Auch Teaches of Peaches arbeitet ähnlich wie Wenn es dunkel und kalt wird in Berlin, er funktioniert aber besser, darin sieht man Peaches dabei zu, wie sie mit Feist zusammen in einer WG in Toronto lebt, sie mit Chilly Gonzales Musik im Berlin der 90er macht und sich bis heute für die Rechte von queeren Menschen einsetzt. Dort wurde nur ein Konzert „abgefilmt“ und die Vorbereitungen dazu, aber selbst hier, im Zuschauen, wie sie mit ihren „jüngeren“ Tänzer*innen und Bandkolleg*innen umgeht und probt, sieht man was Kraft und Aktivismus, aber auch Party bedeutet, früher und heute.
Und West-Berlin, ein Berlin-Film? (Ich haue einfach mal „Genres“ raus, ohne sie zu definieren, ich mache einfach mal.) Über Berlin wird ja eigentlich nicht wirklich was gesagt, außer ein paar lose hingeworfenen Brocken und einige Clubeingänge die jetzt in Apotheken führen, aber da ich in diesem Text auch empfehle, dies ist ein sogenannter Empfehlungstext, empfehle ich einen viel interessanteren West-Berlin-Film, den man auch online sehen kann: B-Movie: Lust Sound of Berlin (2015, Regie: Jörg A. Hoppe, Klaus Maeck, Heiko Lange, Miriam Dehne).

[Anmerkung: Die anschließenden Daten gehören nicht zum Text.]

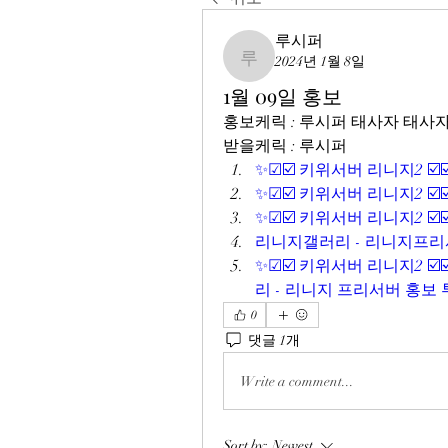
루시퍼
2024년 1월 8일
루시퍼
1월 09일 홍보
홍보케릭 : 루시퍼 태사자 태사
받을케릭 : 루시퍼
✨☑☑️ 키위서버 리니지2 ☑️
✨☑☑️ 키위서버 리니지2 ☑️
✨☑☑️ 키위서버 리니지2 ☑️
리니지갤러리 - 리니지프리서
✨☑☑️ 키위서버 리니지2 ☑️
리 - 리니지 프리서버 홍보
0
댓글 1개
Write a comment...
Sort by:
Newest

Der Film springt und spinnt wie sein Sujet, man wird in ihn gesaugt mit inszenierten Szenen, die sich dreist mit dokumentarischem Material mischen, aber schon aus der Biografie eines Typen stammen, zumindest irgendwie: Mike Reeder. Reeder ist Musiker, Musikproduzent, Labelbetreiber, Schauspieler und Autor. 10 Jahre erlebt man mit ihm West-Berlin, ein wilder Zusammenschnitt aus re-enacteten Szenen und dokumentarischem Material, das ein irres Lebensgefühl beschreibt: Wie lebte man dort, was gab es für Lücken, die zu füllen waren und wie atmete man auf dieser Insel mit der vielen Polizei. Das ist ein ziemlich schlau gemachter Film, der ziemlich viel Spaß macht.
Aber zurück und korrigiert, wie schon geschrieben, so etwas hätte zu den „Elements“ auch nicht gepasst, aber man hätte das Passende suchen sollen. Da wäre so viel mehr drin gewesen, in allem, der Musik, den Typen, dem Regisseur, Berlin! So ist es irgendwie ein fauler Film: Zack, das wird schon, Dokumentarfilm kann eh jeder.
Das widerspricht sich, aber ich glaube, es geht doch auch zusammen: Das einfach machen! Aber gerne auch ein bisschen mehr machen, vielleicht was ausprobieren, meinetwegen scheitern, etwas Konzept oder auch etwas mehr ... so dass man sich nicht nach einer halben Stunde dabei ertappt, dass man darüber nachdenkt, ob sie eigentlich alle alkoholfreies Bier trinken und dass der Schlagzeuger einen wirklich sehr guten Kleidungsstil hat. Am Ende freut man sich wenigstens darüber, dass das letzte Lied einfach nur durchläuft, ohne, wie viele Lieder zuvor, abgebrochen oder mit kitschigen Bildern von der Elbe unterlegt zu werden. Regeners Stimme ist rau, wenn er singt, auch an ihr arbeitet die Zeit, aber das ist schön, da bin ich konzentriert bei der Musik.